Comment voyez-vous la structure institutionnelle, économique, politique et artistique des régions qui composent le Global South en tant que marché ? 

Il y a beaucoup d’inégalités entre les différentes régions du Global South, et il n’est pas possible de le définir d’une seule manière. L’écosystème du continent africain se développe de manière différente au continent de l’Amérique latine. Les développements dans chaque région, dans chaque pays, sont très inégaux, à la différence du monde de l’art en Occident, beaucoup plus homogène beaucoup plus classique : galeries, musées, collectionneurs, commissaires et artistes... Le Global South inclut des marchés qui se construisent et qui se sont construits de manière différente, avec des moyens différents. 

 

sabrina amrani


En tant que présidente de l’association des galeries d’art de Madrid, vous avez réalisé beaucoup d’efforts pour que des critiques d’art, journalistes et des commissaires d’art viennent à Madrid pour la rentrée de septembre 2019. Pourquoi les artistes espagnols ne sont-ils pas représentés sur le plan international comme ils le devraient en raison de leur qualité artistique ? 

Il est important de préciser que je ne suis plus la présidente depuis décembre 2019, mais, oui, c’est vrai, un des enjeux de « Apertura », c’est en effet, d’attirer des commissaires internationaux, des collections internationales qu’elles soient privées ou institutionnelles, à rencontrer la scène de l’art madrilène. Je pense, personnellement, qu’un des grands maux, peut-être, dont l’art espagnol souffre, c’est le manque d’appui et de soutien à la recherche et à la production. Il y a une production artistique extrêmement vitale et importante dans ce pays, mais pas suffisamment de matériels d’investigations qui puissent s’exporter pour que les professionnels de toute part puissent connaître l’art contemporain espagnol. Il est critique d’inviter des professionnels de l’extérieur pour qu’ils découvrent notre scène artistique. L’expérience du Gallery Weekend Apertura a donné des résultats positifs : les commissaires qui sont invités incorporent, au bout de deux ou trois ans, les artistes et les commissaires qu’ils ont découvert pendant leur voyage à Madrid. Madrid offre des merveilles comme le Musée Reina Sofia, le Prado ou le CA2M, mais il faut encore, absolument, soutenir l’investigation, la recherche et la production de matériel et de pensée au tour de l’art contemporain espagnol. 

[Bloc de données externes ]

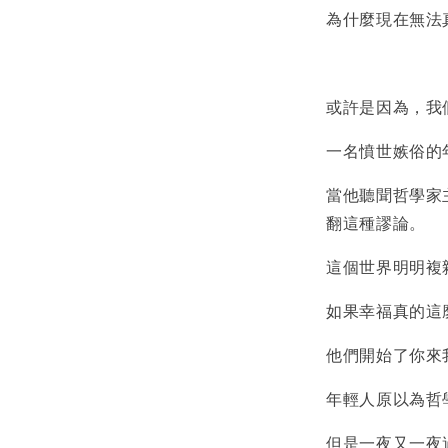
為什麼現在無法
或許是因為，我
一名憤世嫉俗的
當他聽聞哲學家
翻這種謬論。
這個世界明明複
如果幸福真的這
他們開始了你來
年輕人原以為哲
但是一夜又一夜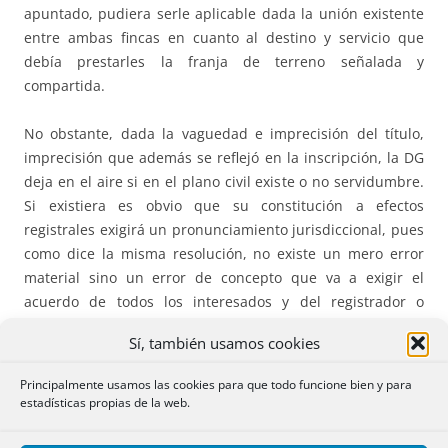
apuntado, pudiera serle aplicable dada la unión existente
entre ambas fincas en cuanto al destino y servicio que
debía prestarles la franja de terreno señalada y
compartida.
No obstante, dada la vaguedad e imprecisión del título,
imprecisión que además se reflejó en la inscripción, la DG
deja en el aire si en el plano civil existe o no servidumbre.
Si existiera es obvio que su constitución a efectos
registrales exigirá un pronunciamiento jurisdiccional, pues
como dice la misma resolución, no existe un mero error
material sino un error de concepto que va a exigir el
acuerdo de todos los interesados y del registrador o
resolución judicial. Y todo lo dicho con independencia de
Sí, también usamos cookies
que la servidumbre pueda existir extrarregistralmente, si
sus signos de servidumbre aparente son ostensibles e
Principalmente usamos las cookies para que todo funcione bien y para
indubitados, lo que le otorgaría una publicidad similar o
estadísticas propias de la web.
incluso superior a la inscripción. (MGV)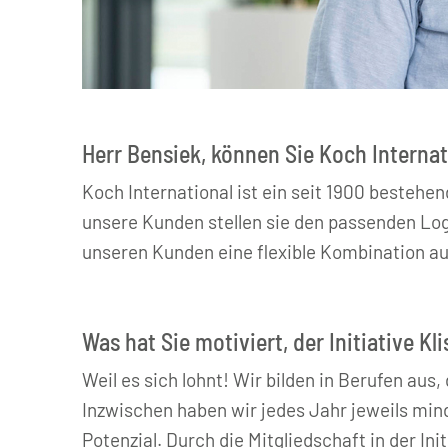
© Koch International
Herr Bensiek, können Sie Koch Internat
Koch International ist ein seit 1900 bestehe
unsere Kunden stellen sie den passenden Lo
unseren Kunden eine flexible Kombination au
Was hat Sie motiviert, der Initiative Kl
Weil es sich lohnt! Wir bilden in Berufen aus
Inzwischen haben wir jedes Jahr jeweils mind
Potenzial. Durch die Mitgliedschaft in der In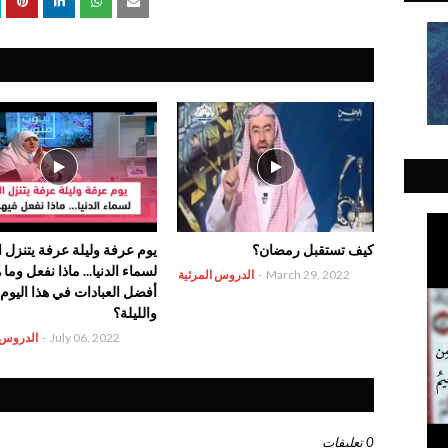
‏كيف ‏تستقبل رمضان؟
يوم عرفة وليلة عرفة يتنزل ا
لسماء الدنيا... ماذا نفعل وما
March 29, 2022
-
الدروس المرئية
أفضل العبادات في هذا اليوم
والليلة؟
July 06, 2022
-
الدروس 
0 تعليقات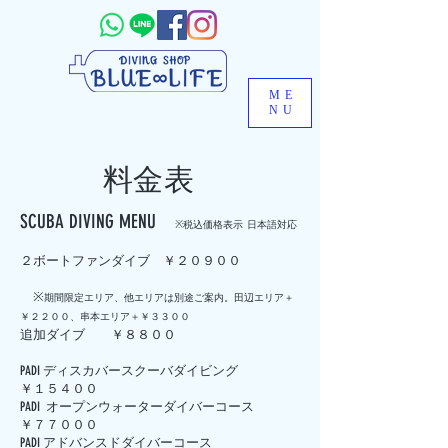
ME
NU
料金表
SCUBA DIVING MENU
※税込価格表示 日本語対応
２ボートファンダイブ ￥２０９００
​ ※
期間限定エリア、他エリアは別途ご案内。田辺エリア＋
￥２２００、串本エリア＋￥３３００
追加ダイブ ￥８８００
PADI ディスカバースクーバダイビング
￥１５４００
PADI オープンウォーターダイバーコース
￥７７０００
PADI アドバンスドダイバーコース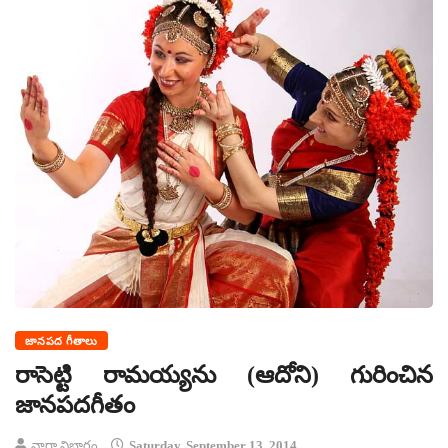
జానపద గీతాలు
రాసెట్టి రామయ్యను (ఆదోని) గురించిన
జానపదగీతం
వార్తా విభాగం
Saturday, September 13, 2014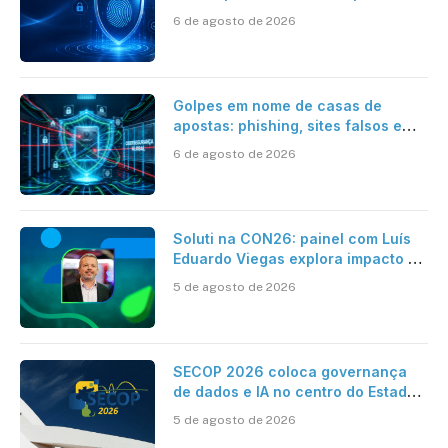
6 de agosto de 2026
Golpes em nome de casas de
apostas: phishing, sites falsos e
como se proteger
6 de agosto de 2026
Soluti na CON26: painel com Luís
Eduardo Viegas explora impacto de
dados e IA na eficiência da
5 de agosto de 2026
Contabilidade
SECOP 2026 coloca governança
de dados e IA no centro do Estado
inteligente
5 de agosto de 2026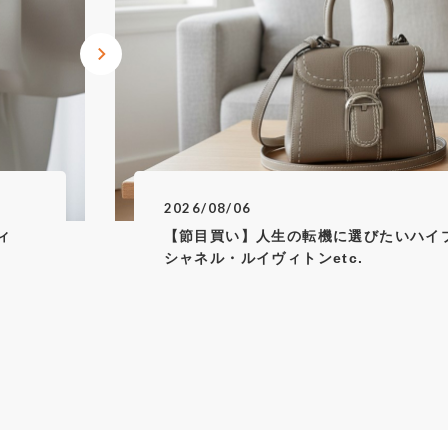
ート
お問い合わせ
気に入り
SHOPLIST
店舗一覧
キングラムラグジュアリーストア
心斎橋本館
キングラムラグジュアリーストア心斎橋別館
2026/08/06
ィ
【節目買い】人生の転機に選びたいハイ
シャネル・ルイヴィトンetc.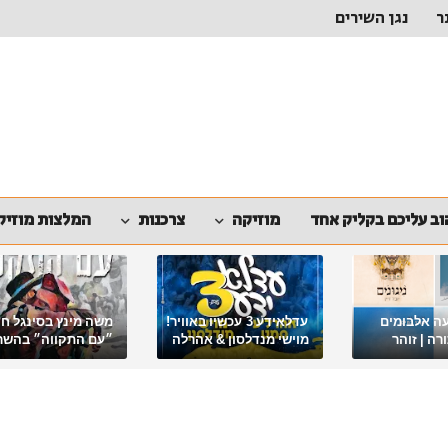
ר
נגן השירים
ב עליכם בקליק אחד
מוזיקה
צרכנות
המלצות מוזיק
ה אלבומים
עדלאידע 3 עכשיו באוויר!
משה מינץ בסינגל ח
ה | זוהר
מוישי מנדלסון & אהרלה
״עם התקווה״ בהשר
סאמעט באלבום פורימי
ארגון "ביחד ננצח"
מיוחד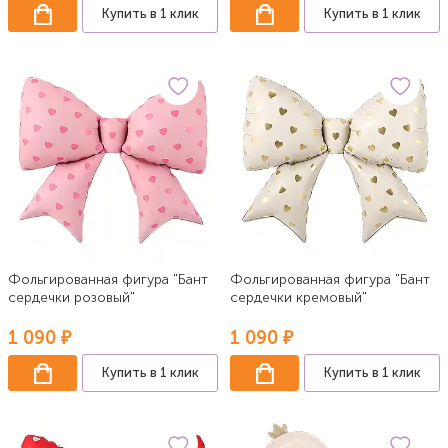
Купить в 1 клик
Купить в 1 клик
Фольгированная фигура "Бант
Фольгированная фигура "Бант
сердечки розовый"
сердечки кремовый"
1 090 ₽
1 090 ₽
Купить в 1 клик
Купить в 1 клик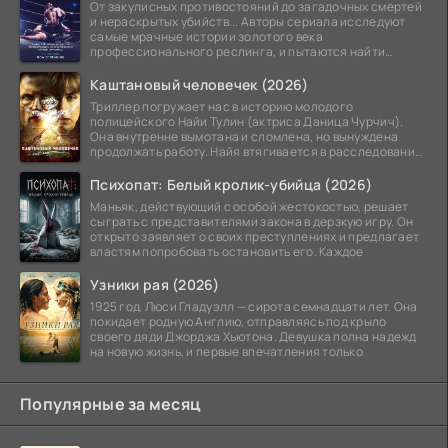
От закулисных противостояний до загадочных смертей
и нераскрытых убийств... Авторы сериала исследуют
самые мрачные истории золотого века
профессионального реслинга, и пытаются найти
правду на стыке
Каштановый человечек (2026)
Триллер погружает нас в историю молодого
полицейского Найи Тулин (актриса Даница Чурчич).
Она внутренне вымотана и сломлена, но вынуждена
продолжать работу. Найя втягивается в расследование
жуткого
Психопат: Белый кролик-убийца (2026)
Маньяк, действующий с особой жестокостью, решает
сыграть с представителями закона в дерзкую игру. Он
открыто заявляет о своих преступлениях и предлагает
властям попробовать остановить его. Каждое
Узники рая (2026)
1925 год. Люси Гладуэлл — сирота семнадцати лет. Она
покидает родную Англию, отправляясь под крыло
своего дяди Джорджа Хьютона. Девушка полна надежд
на новую жизнь, и первые впечатления только
Популярные за месяц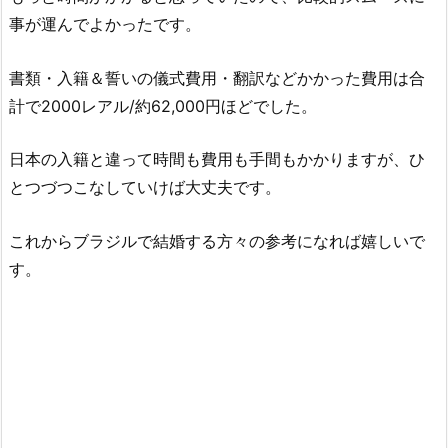
事が運んでよかったです。
書類・入籍＆誓いの儀式費用・翻訳などかかった費用は合
計で2000レアル/約62,000円ほどでした。
日本の入籍と違って時間も費用も手間もかかりますが、ひ
とつづつこなしていけば大丈夫です。
これからブラジルで結婚する方々の参考になれば嬉しいで
す。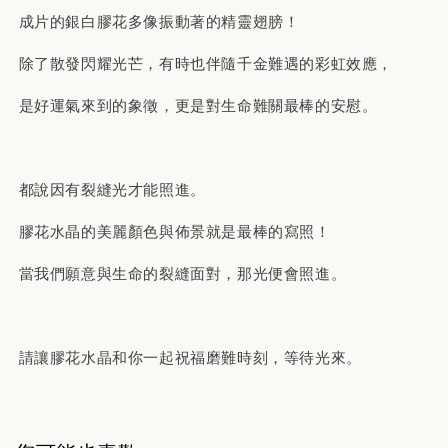
成片的銀白膠花多像振動著的精靈翅膀！
除了散發閃耀光芒，有時也伴隨千金難遇的彩虹效應，
是好運氣來到的象徵，更是對生命難關最棒的安慰。
都說因有裂縫光才能照進。
膠花水晶的美麗顏色與佈景就是最棒的寫照！
當我們願意與生命的裂縫面對，那光便會照進。
請讓膠花水晶和你一起祝福磨難時刻，等待光來。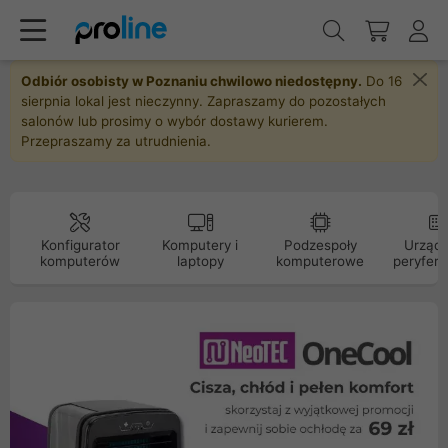
Odbiór osobisty w Poznaniu chwilowo niedostępny.
Do 16
sierpnia lokal jest nieczynny. Zapraszamy do pozostałych
salonów lub prosimy o wybór dostawy kurierem.
Przepraszamy za utrudnienia.
Konfigurator
Komputery i
Podzespoły
Urządz
komputerów
laptopy
komputerowe
peryfery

Pouvez-vous décrire la scène artistique de l’art contemporain à Madrid ? 

Très riche, très dynamique. Je pense que ce qui m’a le plus surpris, en effet, quand je suis arrivée à Madrid, il y a un peu plus de dix ans, c’est une scène artistique extrêmement. C’est incroyable la quantité de personnes qui s’intéressent à l’art. S’intéresser à l’art, ce n’est pas forcément être collectionneur mais ce pays a une communauté artistique et culturelle importantes à mes yeux. Et c’est notamment grâce au travail des galeries d’arts et commissaires que l’art espagnol trouve son public à l’étranger.  Les galeries d’art font un effort surhumain pour exporter leur scène artistique, et elles ont besoin de cette reconnaissance , elles ont un rôle essentiel dans cet écosystème.